Wie beabsichtigt, war Daniel irritiert.
»Wie meinen Sie das?«
Lammers lachte. Er wusste, dass er ihn an der Angel hatte.
»Schon okay. Sie müssen sich nicht vor mir zieren. Es hat sich längst rumgesprochen, dass Ihre Anneka demnächst für ein Jahr nach Neuseeland geht. Klug von der Kleinen. Ist ja eh die meiste Zeit allein daheim.« Nie im Leben hätte er verraten, dass er das Gespräch zwischen Mutter und Tochter belauscht hatte.

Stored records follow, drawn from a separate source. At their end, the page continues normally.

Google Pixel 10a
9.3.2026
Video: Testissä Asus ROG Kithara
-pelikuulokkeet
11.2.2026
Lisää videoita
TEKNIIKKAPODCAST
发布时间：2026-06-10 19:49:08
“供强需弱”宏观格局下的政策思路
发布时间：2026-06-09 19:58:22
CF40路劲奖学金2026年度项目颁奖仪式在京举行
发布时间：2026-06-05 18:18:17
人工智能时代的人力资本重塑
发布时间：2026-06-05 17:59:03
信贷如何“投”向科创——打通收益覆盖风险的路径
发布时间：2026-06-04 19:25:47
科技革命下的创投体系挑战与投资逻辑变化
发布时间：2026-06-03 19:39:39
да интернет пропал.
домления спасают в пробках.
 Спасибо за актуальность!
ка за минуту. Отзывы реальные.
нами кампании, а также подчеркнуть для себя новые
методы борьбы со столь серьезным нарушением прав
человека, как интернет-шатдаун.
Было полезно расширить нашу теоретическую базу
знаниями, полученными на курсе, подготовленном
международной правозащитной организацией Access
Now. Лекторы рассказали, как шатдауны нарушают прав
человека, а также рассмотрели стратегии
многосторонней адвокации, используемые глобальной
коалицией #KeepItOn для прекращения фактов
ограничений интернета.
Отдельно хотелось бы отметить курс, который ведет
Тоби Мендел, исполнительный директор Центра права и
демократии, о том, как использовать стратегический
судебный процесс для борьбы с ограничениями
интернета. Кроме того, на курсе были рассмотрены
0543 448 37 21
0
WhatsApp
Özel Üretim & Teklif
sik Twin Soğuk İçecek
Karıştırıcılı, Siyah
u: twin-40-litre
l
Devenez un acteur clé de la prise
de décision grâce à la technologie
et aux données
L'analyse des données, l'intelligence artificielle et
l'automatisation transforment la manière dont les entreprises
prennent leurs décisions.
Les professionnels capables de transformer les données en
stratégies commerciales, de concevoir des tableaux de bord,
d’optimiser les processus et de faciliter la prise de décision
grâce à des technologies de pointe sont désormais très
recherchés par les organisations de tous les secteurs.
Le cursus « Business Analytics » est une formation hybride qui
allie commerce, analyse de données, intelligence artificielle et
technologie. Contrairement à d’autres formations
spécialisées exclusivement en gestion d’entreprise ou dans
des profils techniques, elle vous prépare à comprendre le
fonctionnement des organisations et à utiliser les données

Die Worte fühlten sich an, als hätte Daniel aus den Nichts heraus eine Faust in den Magen bekommen.
»Anneka ist kaum zu Hause, weil sie arbeiten geht«, erinnerte er Lammers. Sein Tonfall ließ keinen Zweifel daran, dass er sich jede Einmischung verbat. Gleichzeitig haderte er mit sich. Sollte er zu erkennen geben, dass ihm diese Pläne neu waren?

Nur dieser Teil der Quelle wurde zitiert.